Tuning Guide for BERT-Based AI Inference with Intel® Advanced Matrix Extensions with 4th Generation Intel® Xeon® Scalable Processors

author-image

By

Introduction

This guide is for users who are already familiar with the BERT model. It provides recommendations for configuring hardware and software that provide the best performance in most situations. However, note that we rely on the users to carefully consider these settings for their specific scenarios, since the workload can be deployed in multiple ways.

In this tuning guide, we use the Light Model Transformer as main optimization tool. Light Model Transformer is a lightweight software tool that transforms a trained TensorFlow* model into C++ code. The generated code is based on Intel® Math Kernel Library for Deep Neural Networks (Intel® MKL-DNN) and provides interface to do inference without any framework, intent to accelerate the inference performance.

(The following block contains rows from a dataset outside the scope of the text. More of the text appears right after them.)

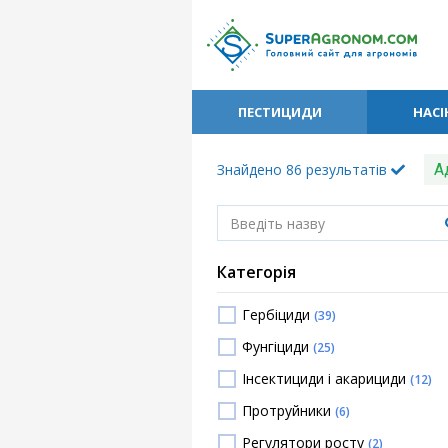
ПЕСТИЦИДИ
НАСІ
Знайдено
86
результатів
А
Категорія
Гербіциди
(39)
Фунгіциди
(25)
Інсектициди і акарициди
(12)
Протруйники
(6)
Регулятори росту
(2)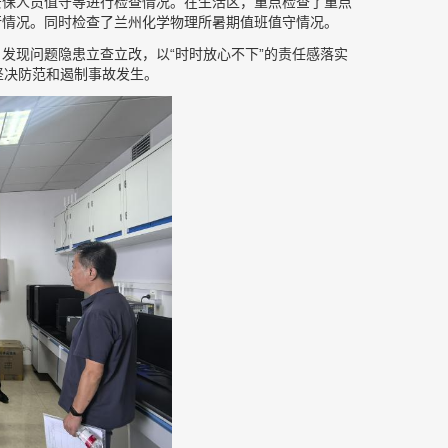
安保人员值守等进行检查情况。在生活区，重点检查了重点
行情况。同时检查了兰州化学物理所暑期值班值守情况。
发现问题隐患立查立改，以“时时放心不下”的责任感落实
，坚决防范和遏制事故发生。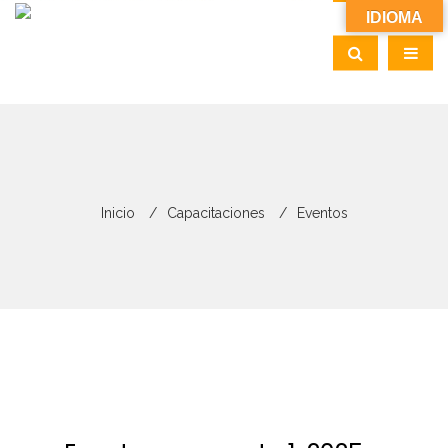
IDIOMA
Inicio
Capacitaciones
Eventos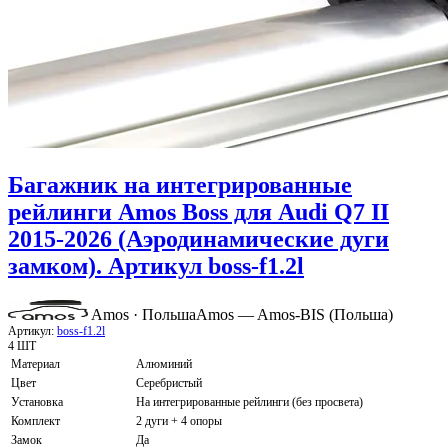
Багажник на интегрированные
рейлинги Amos Boss для Audi Q7 II
2015-2026 (Аэродинамические дуги
замком). Артикул boss-f1.2l
Amos · Польша
Amos — Amos-BIS (Польша)
Артикул:
boss-f1.2l
4 ШТ
Материал
Алюминий
Цвет
Серебристый
Установка
На интегрированные рейлинги (без просвета)
Комплект
2 дуги + 4 опоры
Замок
Да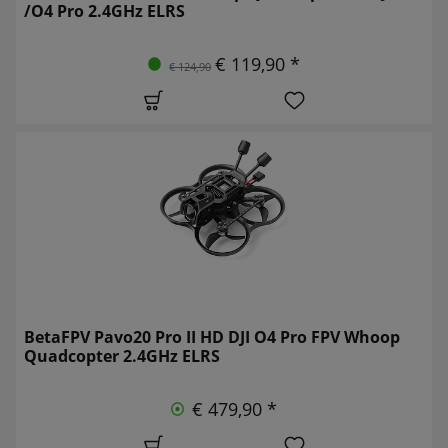
/O4 Pro 2.4GHz ELRS
€ 119,90 *
€ 124,90
BetaFPV Pavo20 Pro II HD DJI O4 Pro FPV Whoop
Quadcopter 2.4GHz ELRS
€ 479,90 *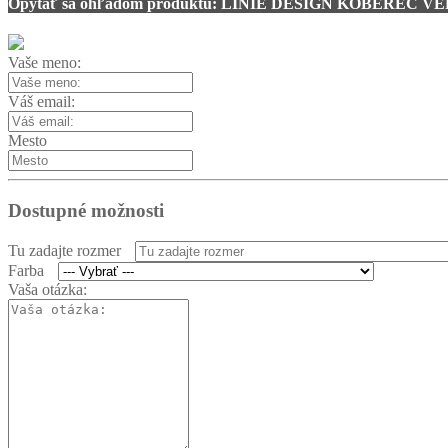
Opýtať sa ohľadom produktu: LINIE DESIGN KOBEREC V
Vaše meno:
Váš email:
Mesto
Dostupné možnosti
Tu zadajte rozmer
Farba
Vaša otázka:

4th generation Intel® Xeon® Scalable processors deliver workload-optimized performance with built-in acceleration for AI, encryption, HPC, storage, database systems, and networking. They feature unique security technologies to help protect data on-premises or in the cloud.
 

  • New built-in accelerators for AI, HPC, networking, security, storage and analytics
  • Intel® Ultra Path Interconnect (Intel® UPI)
  • Intel® Speed Select
  • Hardware-enhanced security
  • New flex bus I/O interface (PCIe* 5.0 and CXL)
  • New flexible I/O interface up to 20 high-speed I/O (HSIO) lanes (PCI 3.0)
  • Increased I/O bandwidth with PCIe 5.0 (up to 80 lanes)
  • Increased memory bandwidth with DDR5
  • Increased multisocket bandwidth with Intel UPI 2.0 (up to 16 GT/s)
  • Support for Intel® Optane™ PMem 300 series

Intel® Advanced Matrix Extensions (Intel® AMX) architecture is shown in Figure 1.

Figure 1.

Tiles are two-dimensional registers, and Tile Matrix Multiply Unite (TMUL) is an accelerator, which carries out operations on the tiles. Specifically, TMUL is a grid of fused multiply-add units that can read and write tiles. TMUL reads from two source tiles, multiplies their values in a systolic pattern, and adds the result into a destination tile.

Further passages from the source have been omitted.